Good health is a key element in pig welfare and steady weight gain is considered an indicator of good health and productivity. Many diseases such as diarrhoea cause a substantial reduction in food intake and weight gain in pigs. Therefore, continuous monitoring of weight is one of the essential methods to ensure pigs enjoy a good health. The purpose of this work was to investigate feasibility of an automated method to estimate weight of individual pigs by using image processing.
This study comprised measurements on four pens of grower pigs, and each consisting of 10 pigs. At the start of the experiments pigs weighed on average 23 ± 4.4 kg (mean ± SD) and 45 ± 6.5 kg at the end. Each pen was monitored by a top-view CCD camera. For validation purposes, the experiment was repeated once.
Individual pigs were automatically identified by their unique painting patterns using shape recognition techniques. The process of weight estimation was as follows: First, to localize pigs in the image, an ellipse fitting algorithm was employed. Second, the area the pig was occupying in the ellipse was calculated. Finally, using TF modelling the weight of pigs was estimated. The developed model was then validated by comparing the estimated weight against manual two weekly real live weight measurements of each individual. In addition, to monitor the weight of pigs individually, the pigs were marked with basic unique paint patterns and were identified automatically using shape recognition techniques. In this way, the weight of each individual pig could be estimated. This method can replace the regular weight measurements in farms that require repeated handling and thereby imposing stress on pigs.

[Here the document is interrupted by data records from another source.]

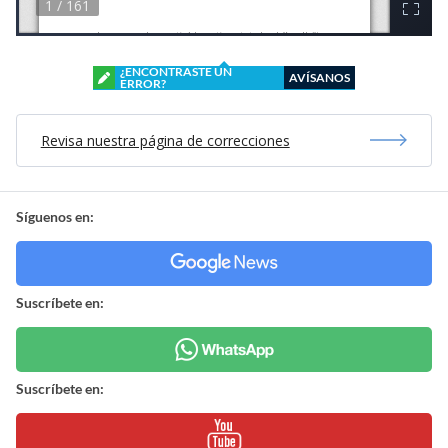
¿ENCONTRASTE UN
AVÍSANOS
ERROR?
Revisa nuestra página de correcciones
Síguenos en:
Suscríbete en:
Suscríbete en: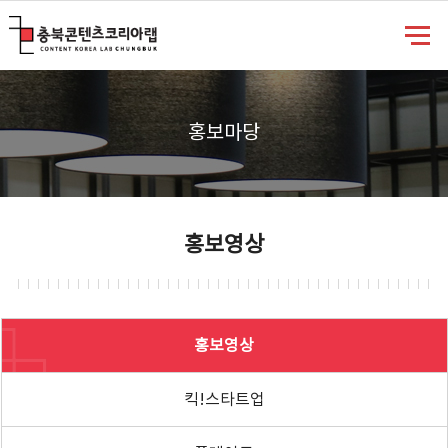
충북콘텐츠코리아랩
홍보마당
홍보영상
홍보영상
킥!스타트업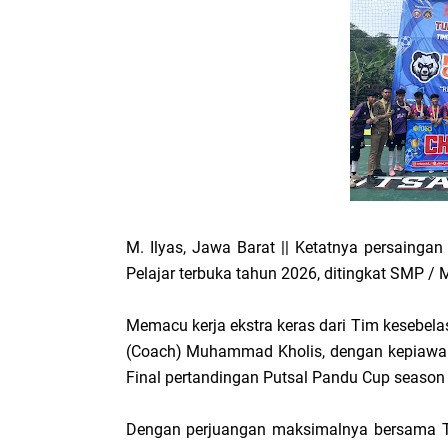
M. Ilyas, Jawa Barat || Ketatnya persainga
Pelajar terbuka tahun 2026, ditingkat SMP / 
Memacu kerja ekstra keras dari Tim kesebela
(Coach) Muhammad Kholis, dengan kepiawa
Final pertandingan Putsal Pandu Cup season I
Dengan perjuangan maksimalnya bersama 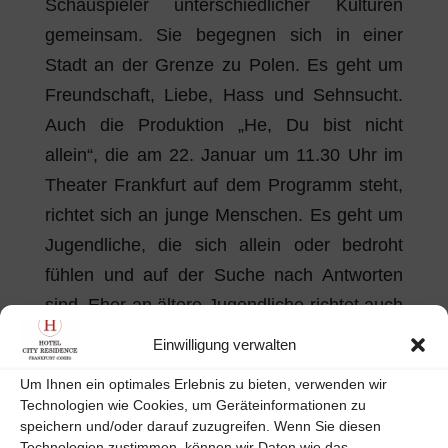
Schauspieler unterschiedlicher Kulturen
gemeinsam. Sie begegnen sich in einer
Stadt an der Grenze zu Polen. Es geht um
Freundschaft, Liebe, Hass und Sehnsucht.
Auch die Produktion „He, Du bist nicht
allein“, die am 22. Januar um 11.30 Uhr im
Theater Frankfurt auf dem Programm steht,
richtet sich an junge Menschen. Es geht um
Jugendliche, die sich allein oder bedroht
fühlen und auf der Suche nach Antworten
sind. Eher an ältere Jugendliche richtet auch
sich am Abend des 24. Januars um 20 Uhr
Einwilligung verwalten
das Stück „Sozial – Asozial“ im Jugendclub
Um Ihnen ein optimales Erlebnis zu bieten, verwenden wir
der Bürgerbühne im Kleist Forum. Es geht
Technologien wie Cookies, um Geräteinformationen zu
um eine Gruppe junger Menschen, die nach
speichern und/oder darauf zuzugreifen. Wenn Sie diesen
Technologien zustimmen, können wir Daten wie das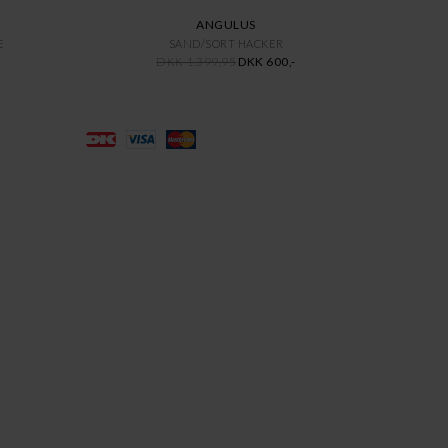
ANGULUS
E
SAND/SORT HACKER
DKK 1.399,95
DKK 600,-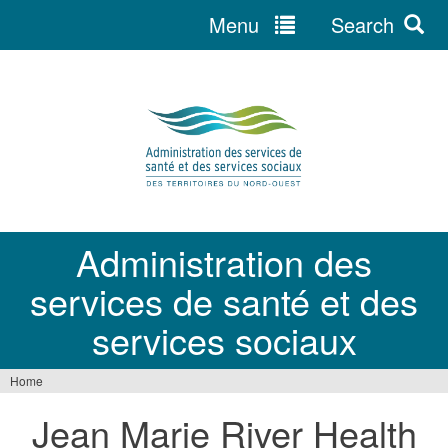
Menu
Search
Jump
to
navigation
Administration des
services de santé et des
services sociaux
Home
You
Jean Marie River Health
are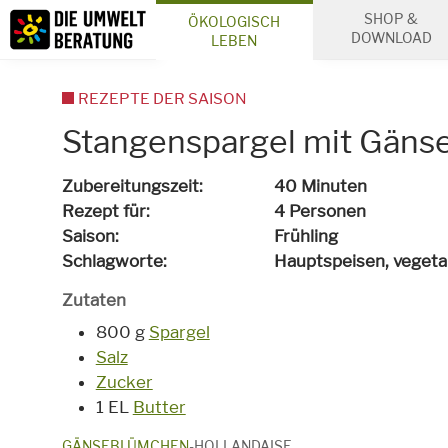
Inhalt
SHOP &
ÖKOLOGISCH
Suche
DOWNLOAD
LEBEN
REZEPTE DER SAISON
Stangenspargel mit Gäns
Zubereitungszeit
40 Minuten
Rezept für
4 Personen
Saison
Frühling
Schlagworte
Hauptspeisen,
vegeta
Zutaten
800 g
Spargel
Salz
Zucker
1 EL
Butter
GÄNSEBLÜMCHEN
-HOLLANDAISE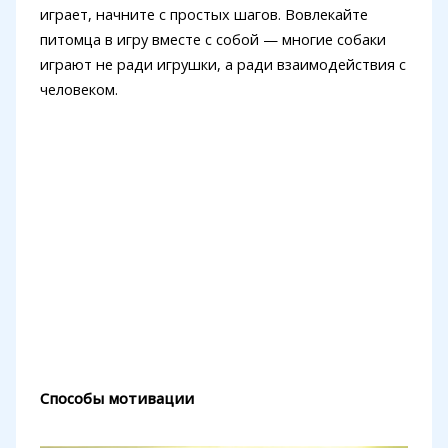
играет, начните с простых шагов. Вовлекайте
питомца в игру вместе с собой — многие собаки
играют не ради игрушки, а ради взаимодействия с
человеком.
Способы мотивации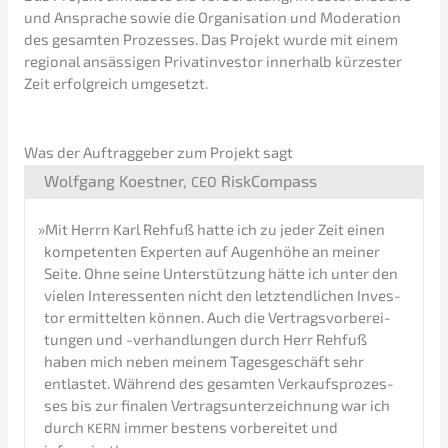
und Anspra­che sowie die Organi­sa­ti­on und Modera­ti­on
des gesam­ten Prozes­ses. Das Projekt wurde mit einem
regio­nal ansäs­si­gen Privat­in­ves­tor inner­halb kürzes­ter
Zeit erfolg­reich umgesetzt.
Was der Auftrag­ge­ber zum Projekt sagt
Wolfgang Koest­ner,
RiskCompass
CEO
»
Mit Herrn Karl Rehfuß hatte ich zu jeder Zeit einen
kompe­ten­ten Exper­ten auf Augen­hö­he an meiner
Seite. Ohne seine Unter­stüt­zung hätte ich unter den
vielen Inter­es­sen­ten nicht den letzt­end­li­chen Inves­
tor ermit­tel­ten können. Auch die Vertrags­vor­be­rei­
tun­gen und -verhand­lun­gen durch Herr Rehfuß
haben mich neben meinem Tages­ge­schäft sehr
entlas­tet. Während des gesam­ten Verkaufs­pro­zes­
ses bis zur finalen Vertrags­un­ter­zeich­nung war ich
durch
immer bestens vorbe­rei­tet und
KERN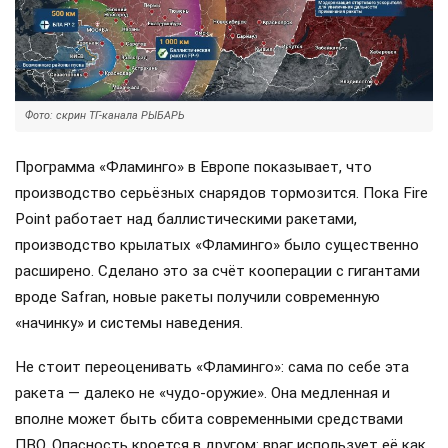
Фото: скрин ТГ-канала РЫБАРЬ
Программа «Фламинго» в Европе показывает, что
производство серьёзных снарядов тормозится. Пока Fire
Point работает над баллистическими ракетами,
производство крылатых «Фламинго» было существенно
расширено. Сделано это за счёт кооперации с гигантами
вроде Safran, новые ракеты получили современную
«начинку» и системы наведения.
Не стоит переоценивать «Фламинго»: сама по себе эта
ракета — далеко не «чудо-оружие». Она медленная и
вполне может быть сбита современными средствами
ПВО. Опасность кроется в другом: враг использует её как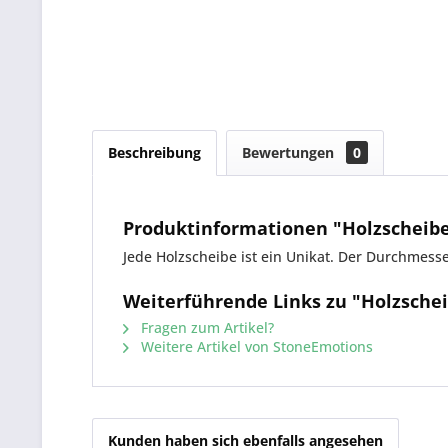
Beschreibung
Bewertungen
0
Produktinformationen "Holzscheib
Jede Holzscheibe ist ein Unikat. Der Durchmes
Weiterführende Links zu "Holzsche
Fragen zum Artikel?
Weitere Artikel von StoneEmotions
Kunden haben sich ebenfalls angesehen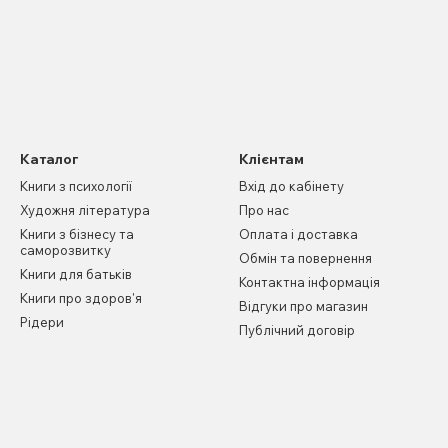
Каталог
Клієнтам
Книги з психології
Вхід до кабінету
Художня література
Про нас
Книги з бізнесу та
Оплата і доставка
саморозвитку
Обмін та повернення
Книги для батьків
Контактна інформація
Книги про здоров'я
Відгуки про магазин
Рідери
Публічний договір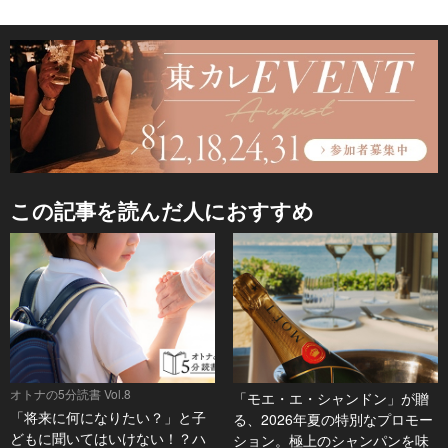
この記事を読んだ人におすすめ
オトナの5分読書 Vol.8
「モエ・エ・シャンドン」が贈
「将来に何になりたい？」と子
る、2026年夏の特別なプロモー
どもに聞いてはいけない！？ハ
ション。極上のシャンパンを味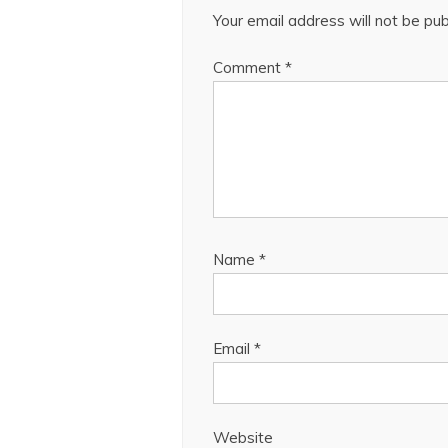
Your email address will not be pub
Comment
*
Name
*
Email
*
Website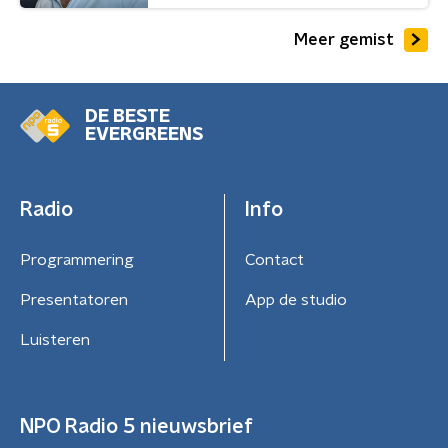
Meer gemist
DE BESTE
EVERGREENS
Radio
Info
Programmering
Contact
Presentatoren
App de studio
Luisteren
NPO Radio 5 nieuwsbrief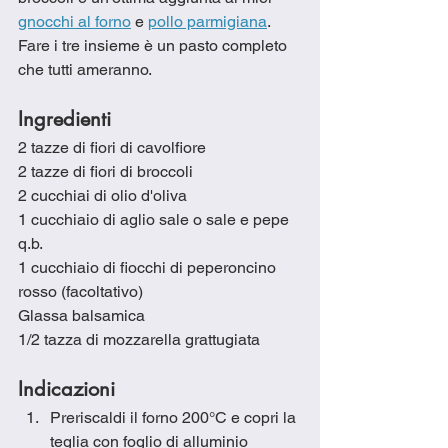
gnocchi al forno
 e 
pollo parmigiana
.  
Fare i tre insieme è un pasto completo 
che tutti ameranno.
Ingredienti 
2 tazze di fiori di cavolfiore
2 tazze di fiori di broccoli
2 cucchiai di olio d'oliva
1 cucchiaio di aglio sale o sale e pepe 
q.b.
1 cucchiaio di fiocchi di peperoncino 
rosso (facoltativo)
Glassa balsamica
1/2 tazza di mozzarella grattugiata
Indicazioni
Preriscaldi il forno 200°C e copri la 
teglia con foglio di alluminio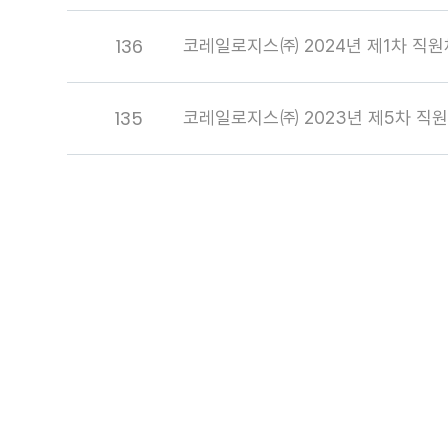
136
코레일로지스㈜ 2024년 제1차 직
135
코레일로지스㈜ 2023년 제5차 직원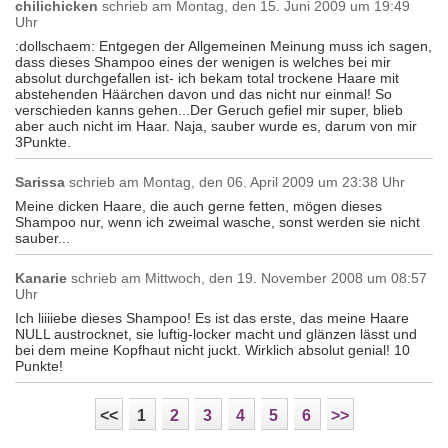
chilichicken
schrieb am
Montag, den 15. Juni 2009 um 19:49
Uhr
:dollschaem: Entgegen der Allgemeinen Meinung muss ich sagen,
dass dieses Shampoo eines der wenigen is welches bei mir
absolut durchgefallen ist- ich bekam total trockene Haare mit
abstehenden Häärchen davon und das nicht nur einmal! So
verschieden kanns gehen...Der Geruch gefiel mir super, blieb
aber auch nicht im Haar. Naja, sauber wurde es, darum von mir
3Punkte.
Sarissa
schrieb am
Montag, den 06. April 2009 um 23:38 Uhr
Meine dicken Haare, die auch gerne fetten, mögen dieses
Shampoo nur, wenn ich zweimal wasche, sonst werden sie nicht
sauber...
Kanarie
schrieb am
Mittwoch, den 19. November 2008 um 08:57
Uhr
Ich liiiiebe dieses Shampoo! Es ist das erste, das meine Haare
NULL austrocknet, sie luftig-locker macht und glänzen lässt und
bei dem meine Kopfhaut nicht juckt. Wirklich absolut genial! 10
Punkte!
<<
1
2
3
4
5
6
>>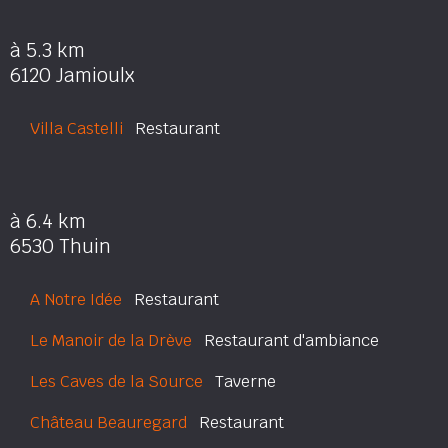
à 5.3 km
6120 Jamioulx
Villa Castelli
Restaurant
à 6.4 km
6530 Thuin
A Notre Idée
Restaurant
Le Manoir de la Drève
Restaurant d'ambiance
Les Caves de la Source
Taverne
Château Beauregard
Restaurant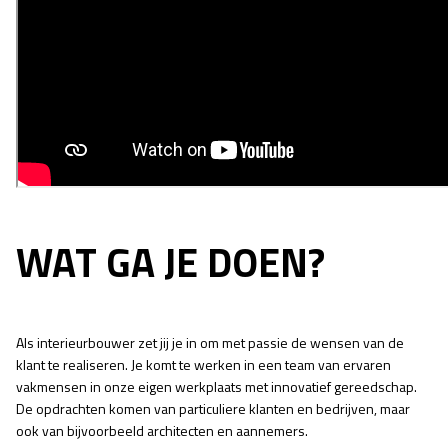
WAT GA JE DOEN?
Als interieurbouwer zet jij je in om met passie de wensen van de
klant te realiseren. Je komt te werken in een team van ervaren
vakmensen in onze eigen werkplaats met innovatief gereedschap.
De opdrachten komen van particuliere klanten en bedrijven, maar
ook van bijvoorbeeld architecten en aannemers.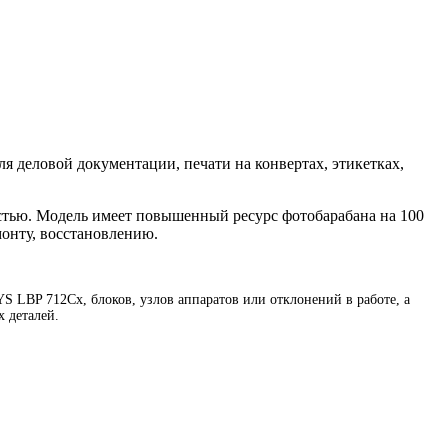
я деловой документации, печати на конвертах, этикетках,
стью. Модель имеет повышенный ресурс фотобарабана на 100
монту, восстановлению.
 LBP 712Cx, блоков, узлов аппаратов или отклонений в работе, а
 деталей.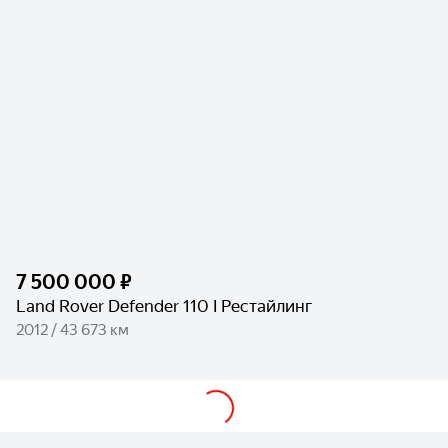
7 500 000 ₽
Land Rover Defender 110 I Рестайлинг
2012 / 43 673 км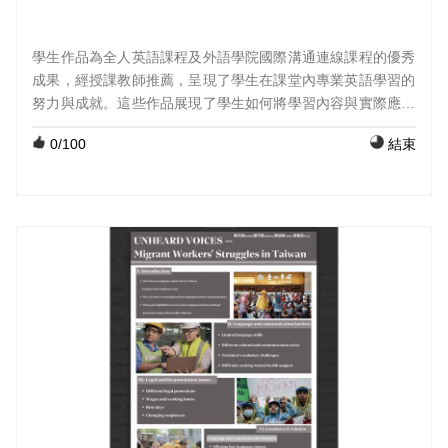
學生作品為全人英語課程及外語學院國際溝通連線課程的優秀
成果，經授課教師推薦，呈現了學生在課堂內專業英語學習的
努力與成就。這些作品展現了學生如何將學習內容與實際應用
結合，並透過創意與表達呈現出他們的學習成果。 課程外國語
0
/100
結束
文(中級英文)；組員：丁容盈、林芷君、徐韻婷、王櫰焄、黃
紹綸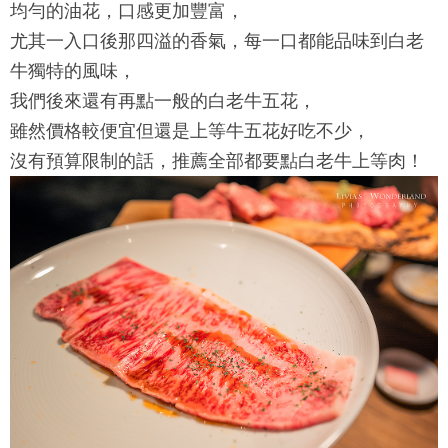
均勻的油花，口感更加豐富，
尤其一入口後那四溢的香氣，每一口都能品味到白老
牛獨特的風味，
我們後來還有再點一般的白老牛五花，
雖然價格較便宜但還是上等牛五花好吃不少，
沒有預算限制的話，推薦全部都要點白老牛上等肉！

Overall, video imaging of fattening pigs appeared promising for real-time weight and growth monitoring. In this study the weight could be estimated with an accuracy of 97.5% in a group level (standard error of 0.82 kg) and 96.2% individually (standard error of 1.23 kg).This is significant since the existing automated tools have currently a maximum accuracy of 95% (standard error of 2 kg) in practical setups and 97 % (standard error of 1 kg) in walk-through systems (when pigs are forced to pass a corridor one by one) on average.
Future work should focus on developing specific algorithms to account for the effect of gender and genotype on body surface area and body weight since these factors affect the model parameters for weight estimation.